Resolution of the assessment issue
48I do not accept Alphena's submissions on the assessment issue. In my opinion, Alphena's approach impermissibly conflates the position of the trustee (or former trustee) and its liquidator. What is at issue in the present proceedings is the remuneration (if any) to which the liquidator is entitled for seeking to enforce the former trustee's personal right to seek indemnity from the Trust assets. The liquidator is not the trustee. His work remains liquidator's work, albeit in this case in relation to a former corporate trustee. While his remuneration for that work is recoverable by Alphena from the Trust assets pursuant to the company's right of indemnity, that does not mean the rate of remuneration is to be assessed on some higher notional basis such as the trustee basis used in assessing solicitors' costs.
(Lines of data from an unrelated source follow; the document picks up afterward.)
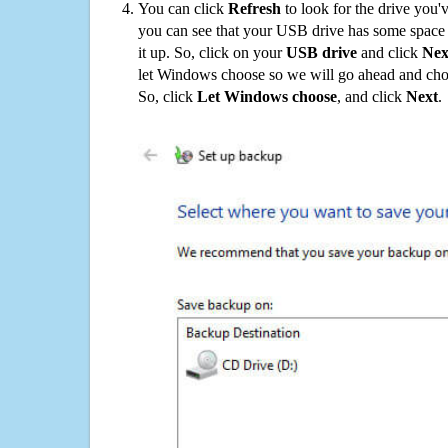
You can click
Refresh
to look for the drive you'
you can see that your USB drive has some space o
it up. So, click on your
USB drive
and click
Nex
let Windows choose so we will go ahead and choo
So, click
Let Windows choose
, and click
Next
.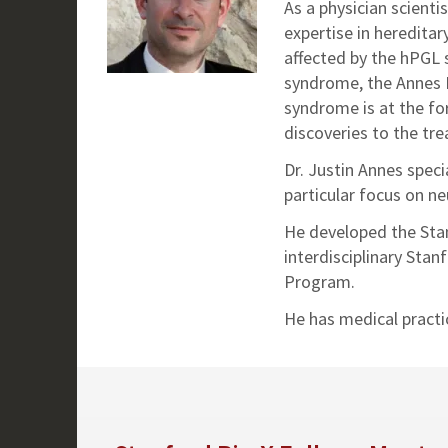
As a physician scienti
expertise in hereditar
affected by the hPGL 
syndrome, the Annes L
syndrome is at the for
discoveries to the tre
Dr. Justin Annes speci
particular focus on n
He developed the Stan
interdisciplinary St
Program.
He has medical practi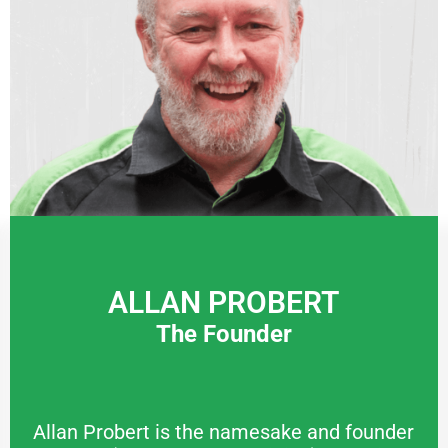
ALLAN PROBERT
The Founder
Allan Probert is the namesake and founder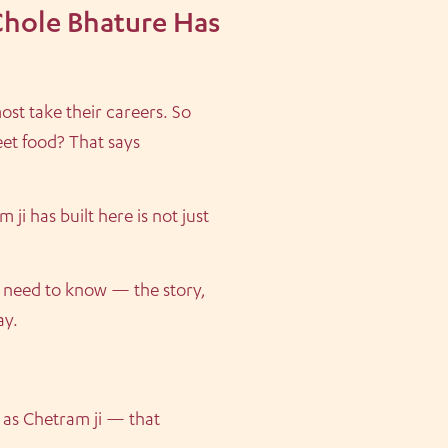
Chole Bhature Has
ost take their careers. So
eet food? That says
ji has built here is not just
u need to know — the story,
ay.
 as Chetram ji — that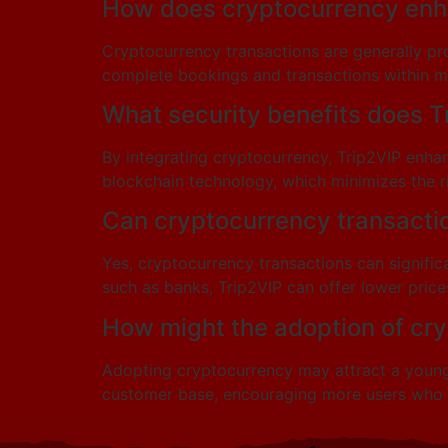
How does cryptocurrency enha
Cryptocurrency transactions are generally pro
complete bookings and transactions within mo
What security benefits does T
By integrating cryptocurrency, Trip2VIP enha
blockchain technology, which minimizes the ri
Can cryptocurrency transactio
Yes, cryptocurrency transactions can signifi
such as banks, Trip2VIP can offer lower prices
How might the adoption of cr
Adopting cryptocurrency may attract a younger
customer base, encouraging more users who v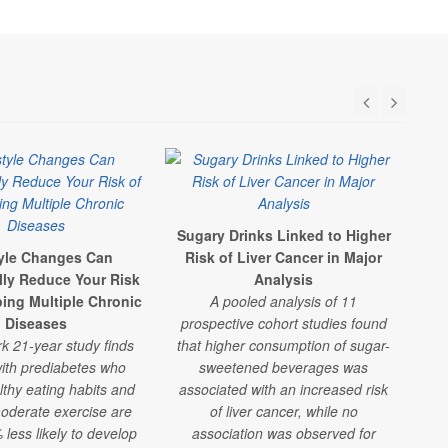
Sugary Drinks Linked to Higher
S
tyle Changes Can
Risk of Liver Cancer in Major
F
lly Reduce Your Risk
Analysis
R
ping Multiple Chronic
A pooled analysis of 11
A
Diseases
prospective cohort studies found
shor
k 21-year study finds
that higher consumption of sugar-
che
ith prediabetes who
sweetened beverages was
lthy eating habits and
associated with an increased risk
oderate exercise are
of liver cancer, while no
w
less likely to develop
association was observed for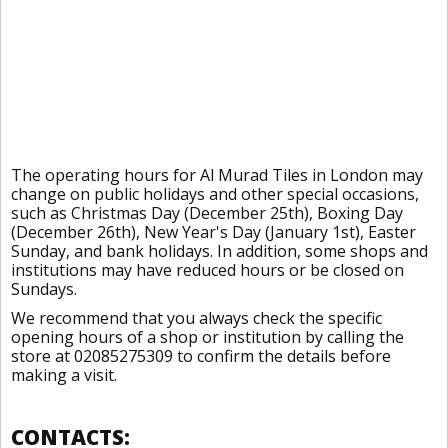
The operating hours for Al Murad Tiles in London may
change on public holidays and other special occasions,
such as Christmas Day (December 25th), Boxing Day
(December 26th), New Year's Day (January 1st), Easter
Sunday, and bank holidays. In addition, some shops and
institutions may have reduced hours or be closed on
Sundays.
We recommend that you always check the specific
opening hours of a shop or institution by calling the
store at 02085275309 to confirm the details before
making a visit.
CONTACTS: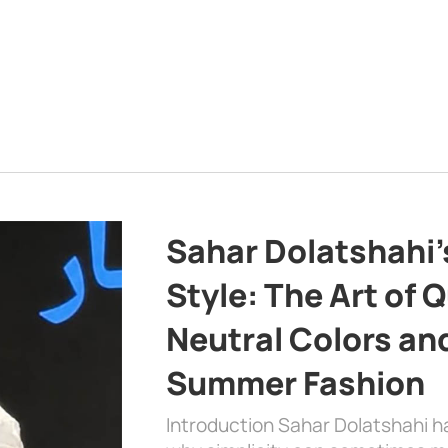
Sahar Dolatshahi’
Style: The Art of Q
Neutral Colors and
Summer Fashion
Introduction Sahar Dolatshahi 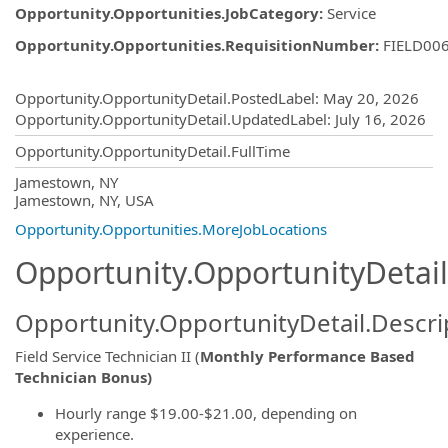
Opportunity.Opportunities.JobCategory
:
Service
Opportunity.Opportunities.RequisitionNumber
:
FIELD00
Opportunity.Create.Publishing
Opportunity.OpportunityDetail.PostedLabel
:
May 20, 2026
Opportunity.OpportunityDetail.UpdatedLabel
:
July 16, 2026
Opportunity.OpportunityDetail.FullTime
OpportunityDetail.CompanyInformatio
Jamestown, NY
Jamestown, NY, USA
Opportunity.Opportunities.MoreJobLocations
Opportunity.OpportunityDetail
Opportunity.OpportunityDetail.Descri
Field Service Technician II (
Monthly Performance Based
Technician Bonus)
Hourly range $19.00-$21.00, depending on
experience.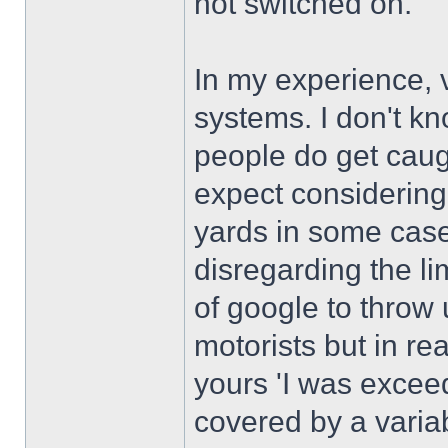
not switched on.
In my experience, 
systems. I don't k
people do get caugh
expect considering
yards in some case
disregarding the li
of google to throw
motorists but in rea
yours 'I was exceed
covered by a variab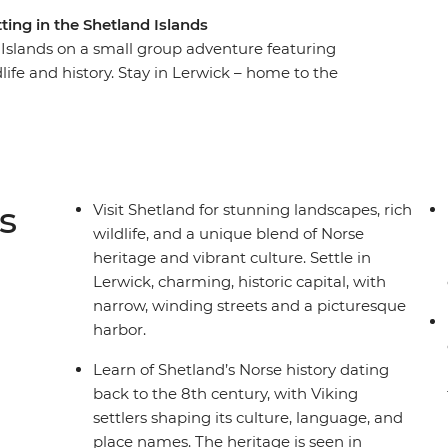
ting in the Shetland Islands
Islands on a small group adventure featuring
dlife and history. Stay in Lerwick – home to the
exhibits that paint a colourful picture of
cenic drives in a private minibus will take you
Muckle Flugga – the most northerly inhabited
 spot local wildlife like puffins, seals and
with friendly locals and experience the magic of
s
Visit Shetland for stunning landscapes, rich
wildlife, and a unique blend of Norse
heritage and vibrant culture. Settle in
Lerwick, charming, historic capital, with
narrow, winding streets and a picturesque
harbor.
Learn of Shetland’s Norse history dating
back to the 8th century, with Viking
settlers shaping its culture, language, and
place names. The heritage is seen in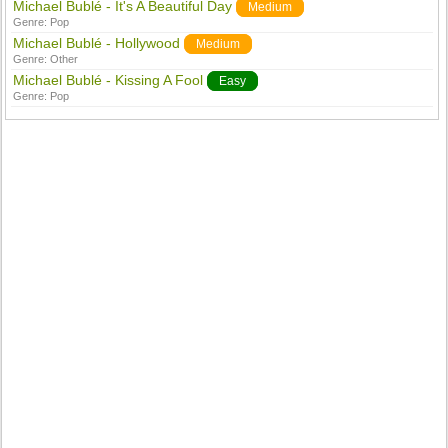
Michael Bublé - It's A Beautiful Day
Medium
Genre:
Pop
Michael Bublé - Hollywood
Medium
Genre:
Other
Michael Bublé - Kissing A Fool
Easy
Genre:
Pop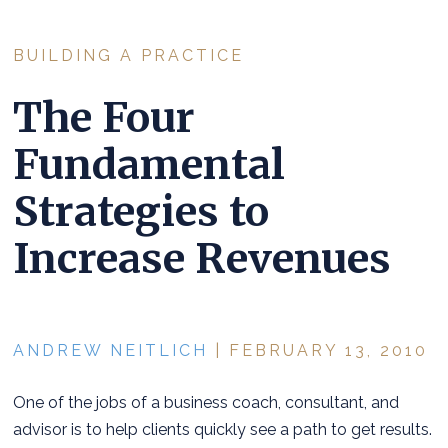
BUILDING A PRACTICE
The Four
Fundamental
Strategies to
Increase Revenues
ANDREW NEITLICH
| FEBRUARY 13, 2010
One of the jobs of a business coach, consultant, and
advisor is to help clients quickly see a path to get results.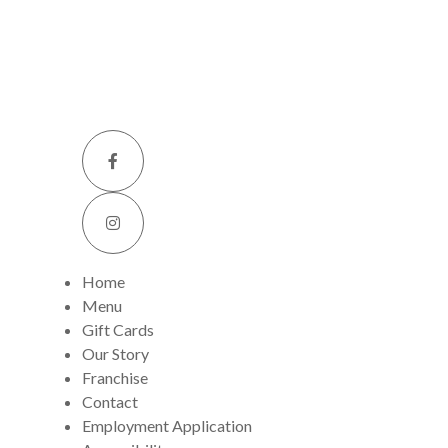
Home
Menu
Gift Cards
Our Story
Franchise
Contact
Employment Application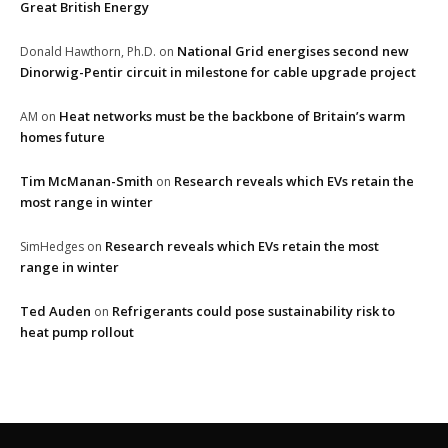
Great British Energy
National Grid energises second new
Donald Hawthorn, Ph.D.
on
Dinorwig-Pentir circuit in milestone for cable upgrade project
Heat networks must be the backbone of Britain’s warm
AM
on
homes future
Tim McManan-Smith
Research reveals which EVs retain the
on
most range in winter
Research reveals which EVs retain the most
SimHedges
on
range in winter
Ted Auden
Refrigerants could pose sustainability risk to
on
heat pump rollout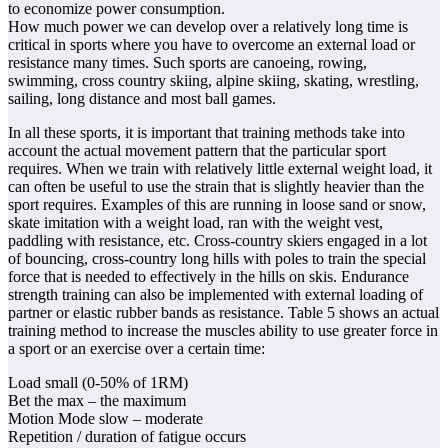
to economize power consumption.
How much power we can develop over a relatively long time is
critical in sports where you have to overcome an external load or
resistance many times. Such sports are canoeing, rowing,
swimming, cross country skiing, alpine skiing, skating, wrestling,
sailing, long distance and most ball games.
In all these sports, it is important that training methods take into
account the actual movement pattern that the particular sport
requires. When we train with relatively little external weight load, it
can often be useful to use the strain that is slightly heavier than the
sport requires. Examples of this are running in loose sand or snow,
skate imitation with a weight load, ran with the weight vest,
paddling with resistance, etc. Cross-country skiers engaged in a lot
of bouncing, cross-country long hills with poles to train the special
force that is needed to effectively in the hills on skis. Endurance
strength training can also be implemented with external loading of
partner or elastic rubber bands as resistance. Table 5 shows an actual
training method to increase the muscles ability to use greater force in
a sport or an exercise over a certain time:
Load small (0-50% of 1RM)
Bet the max – the maximum
Motion Mode slow – moderate
Repetition / duration of fatigue occurs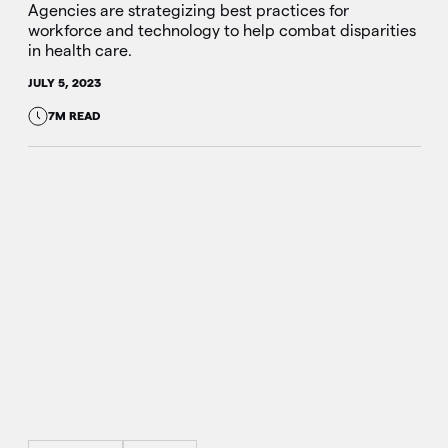
Agencies are strategizing best practices for
workforce and technology to help combat disparities
in health care.
JULY 5, 2023
7M READ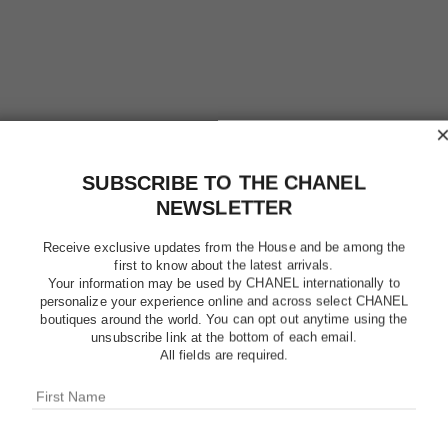
SUBSCRIBE TO THE CHANEL
NEWSLETTER
Receive exclusive updates from the House and be among the
first to know about the latest arrivals.
Your information may be used by CHANEL internationally to
personalize your experience online and across select CHANEL
boutiques around the world. You can opt out anytime using the
OMBRE E
unsubscribe link at the bottom of each email.
All fields are required.
Multi-Use Top Coa
More details
Ref. 181220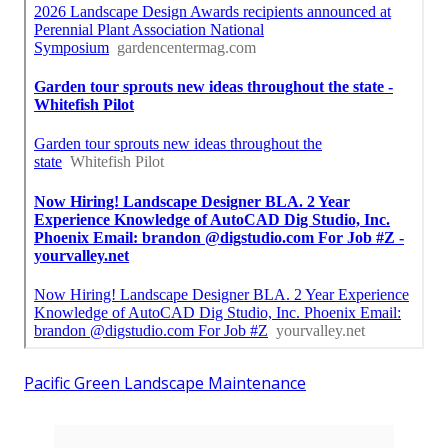
Pacific Green Landscape Maintenance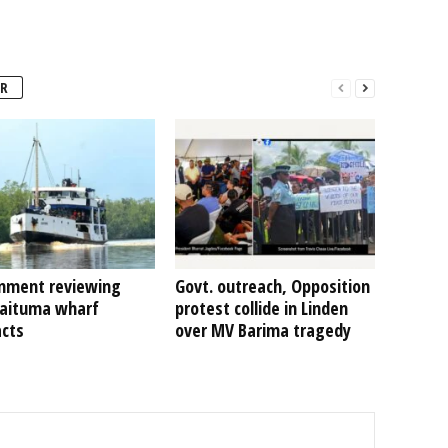
R
nment reviewing
Govt. outreach, Opposition
Kaituma wharf
protest collide in Linden
acts
over MV Barima tragedy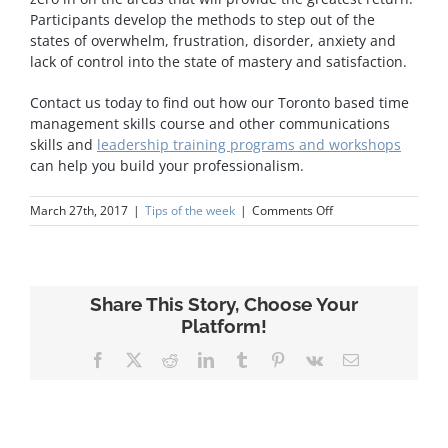
Participants develop the methods to step out of the
states of overwhelm, frustration, disorder, anxiety and
lack of control into the state of mastery and satisfaction.
Contact us today to find out how our Toronto based time
management skills course and other communications
skills and
leadership training programs and workshops
can help you build your professionalism.
on
March 27th, 2017
|
Tips of the week
|
Comments Off
Time
Management
Share This Story, Choose Your
Platform!
Facebook
X
Reddit
LinkedIn
Tumblr
Pinterest
Vk
Email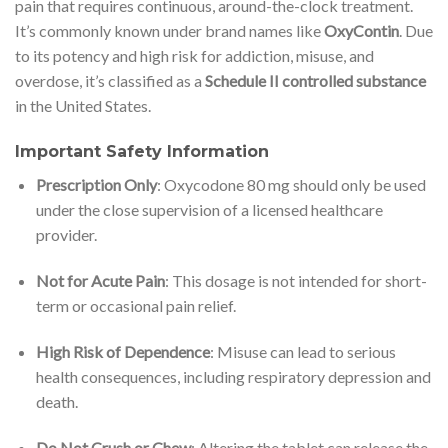
pain that requires continuous, around-the-clock treatment.
It’s commonly known under brand names like
OxyContin
. Due
to its potency and high risk for addiction, misuse, and
overdose, it’s classified as a
Schedule II controlled substance
in the United States.
Important Safety Information
Prescription Only
: Oxycodone 80 mg should only be used
under the close supervision of a licensed healthcare
provider.
Not for Acute Pain
: This dosage is not intended for short-
term or occasional pain relief.
High Risk of Dependence
: Misuse can lead to serious
health consequences, including respiratory depression and
death.
Do Not Crush or Chew
: Altering the tablet can release the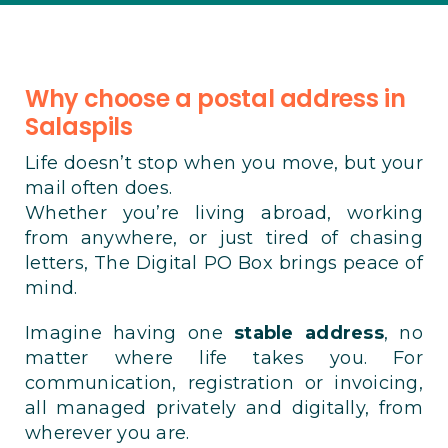
Why choose a postal address in
Salaspils
Life doesn’t stop when you move, but your
mail often does.
Whether you’re living abroad, working
from anywhere, or just tired of chasing
letters, The Digital PO Box brings peace of
mind.
Imagine having one
stable address
, no
matter where life takes you. For
communication, registration or invoicing,
all managed privately and digitally, from
wherever you are.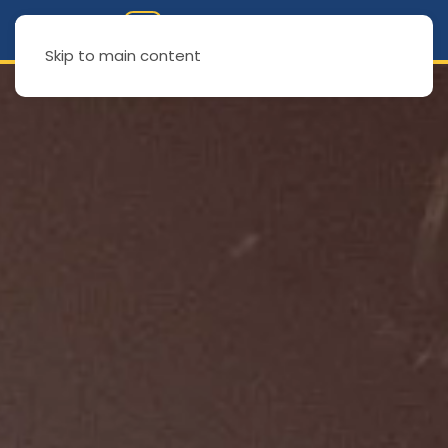
Skip to main content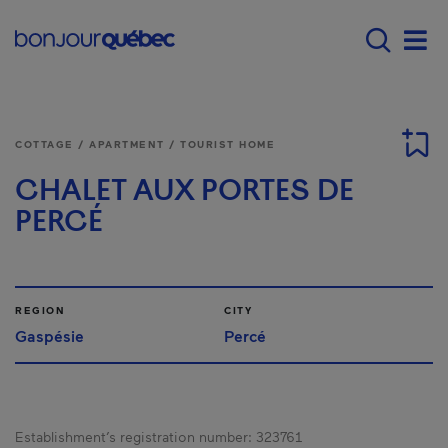
Skip to main content
Menu principal - E
Men
COTTAGE / APARTMENT / TOURIST HOME
CHALET AUX PORTES DE
PERCÉ
REGION
CITY
Gaspésie
Percé
Establishment’s registration number:
323761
49A distinction must be drawn between the former corporate trustee and its liquidator. This distinction was noted by Campbell J in his principal judgment in the Re Sutherland litigation, namely Re Sutherland (French Caledonia Travel Service Pty Limited (In liq)) [2003] NSWSC 1008; (2003) 59 NSWLR 361 at [201] ("French Caledonia Travel"):
When a company which carries on no activities other than being a trustee of a trading trust goes into liquidation, the proper costs and expenses of the liquidator can be met from the assets of the trust; Re Suco Gold Pty Ltd (In liq) (1983) 33 SASR 99. King CJ reached this conclusion on the basis that a trustee had a personal right to be indemnified from the trust assets for expenses the trustee has incurred in the administration of the trust and a lien over the trust's assets to secure the right of indemnity. The trustee also has a personal right to resort to the trust property and pay expenses of administration of the trust from the trust assets, without first paying those expenses himself. When a trustee which is a corporation goes into liquidation, those personal rights, and that lien, are assets which are divisible in the liquidation. (King CJ says they pass to the liquidator - (at 104, 105, 107, 109). This is not, with respect, strictly correct, as the rights of the company remain with the company, and the liquidator acquires powers to deal with the assets of company in lieu of the directors, but this detail does not affect the validity of the main thrust of his Honour's argument.) (emphasis added)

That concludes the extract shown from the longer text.